Dataset excerpts:
▼

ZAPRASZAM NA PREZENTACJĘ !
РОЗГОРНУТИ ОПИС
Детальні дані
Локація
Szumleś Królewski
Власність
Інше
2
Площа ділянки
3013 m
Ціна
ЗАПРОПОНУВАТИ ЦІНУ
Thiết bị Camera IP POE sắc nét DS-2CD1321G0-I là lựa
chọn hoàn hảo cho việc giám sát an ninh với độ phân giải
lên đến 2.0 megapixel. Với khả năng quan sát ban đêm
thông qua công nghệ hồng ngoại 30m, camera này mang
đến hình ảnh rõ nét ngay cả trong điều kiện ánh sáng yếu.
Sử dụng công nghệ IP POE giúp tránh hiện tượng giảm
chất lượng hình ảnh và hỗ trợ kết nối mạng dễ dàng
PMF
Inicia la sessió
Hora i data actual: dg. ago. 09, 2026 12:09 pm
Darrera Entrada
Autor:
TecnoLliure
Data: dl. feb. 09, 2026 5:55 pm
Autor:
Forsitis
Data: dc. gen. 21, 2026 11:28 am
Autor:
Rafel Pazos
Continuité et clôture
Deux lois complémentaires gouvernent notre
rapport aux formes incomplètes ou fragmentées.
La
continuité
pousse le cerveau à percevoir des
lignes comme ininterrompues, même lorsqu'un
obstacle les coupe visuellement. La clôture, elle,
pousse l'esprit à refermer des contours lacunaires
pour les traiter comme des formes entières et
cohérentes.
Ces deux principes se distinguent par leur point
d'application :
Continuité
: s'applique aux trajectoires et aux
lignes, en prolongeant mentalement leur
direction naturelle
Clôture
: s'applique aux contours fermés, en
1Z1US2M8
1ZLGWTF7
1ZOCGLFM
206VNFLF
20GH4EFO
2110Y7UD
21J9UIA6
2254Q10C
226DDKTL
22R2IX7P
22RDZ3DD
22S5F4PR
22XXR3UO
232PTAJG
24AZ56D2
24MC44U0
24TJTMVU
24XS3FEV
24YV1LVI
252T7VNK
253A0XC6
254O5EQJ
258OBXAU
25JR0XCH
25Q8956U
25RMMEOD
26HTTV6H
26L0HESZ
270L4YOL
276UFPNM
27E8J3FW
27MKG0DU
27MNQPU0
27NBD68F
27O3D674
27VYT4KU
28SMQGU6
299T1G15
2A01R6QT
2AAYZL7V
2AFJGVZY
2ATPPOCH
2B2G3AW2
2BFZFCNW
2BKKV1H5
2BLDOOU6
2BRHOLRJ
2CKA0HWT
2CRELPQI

▲

-- Exercise aim --
Check each line of the records for the string "công" and copy those that have it.

-- Your solution --
thông qua công nghệ hồng ngoại 30m, camera này mang
Sử dụng công nghệ IP POE giúp tránh hiện tượng giảm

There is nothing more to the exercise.